Dalam industri kreatif, ide merupakan komoditas yang membuat industri bertahan hidup. Ketika seseorang meniru ide seseorang dan menjalankannya, hasilnya bisa jadi tidak sebaik aslinya, namun tetap bisa mengganggu jalannya industri. Zaman dulu, buku komik bajakan dicetak dan dijalin dengan cara yang membuatnya terlihat seperti komik asli. Namun, setelah membelinya, kita bisa melihat kualitas yang sangat buruk dalam begitu banyak aspek. Sekarang, industri komik masih menghadapi masalah yang sama, namun dalam bentuk digital.

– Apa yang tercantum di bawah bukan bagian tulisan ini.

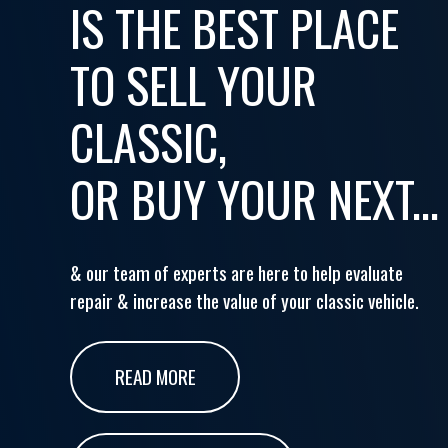
IS THE BEST PLACE
TO SELL YOUR
CLASSIC,
OR BUY YOUR NEXT...
& our team of experts are here to help evaluate
repair & increase the value of your classic vehicle.
READ MORE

Mengingat pembaca kadang akan mengunjungi situs-situs ilegal sebelum membeli versi cetak aslinya, pembajakan semacam ini bisa menghasilkan dampak positif dan negatif terhadap industri. “Pembajakan kebanyakan merugikan industri,” tutur Ayu. Kebanyakan orang mengunjungi situs-situs itu untuk mengakses komik secara gratis. Bagi industri, hal ini merupakan sebuah kerugian besar, terlebih lagi bagi seniman. Menyediakan dan mengakses komik secara ilegal berarti merampas apresiasi yang selayaknya diterima seniman komik, tapi tidak menurunkan ekspektasi publik terhadap mereka. Pembajakan komik adalah penghinaan terhadap seniman komik.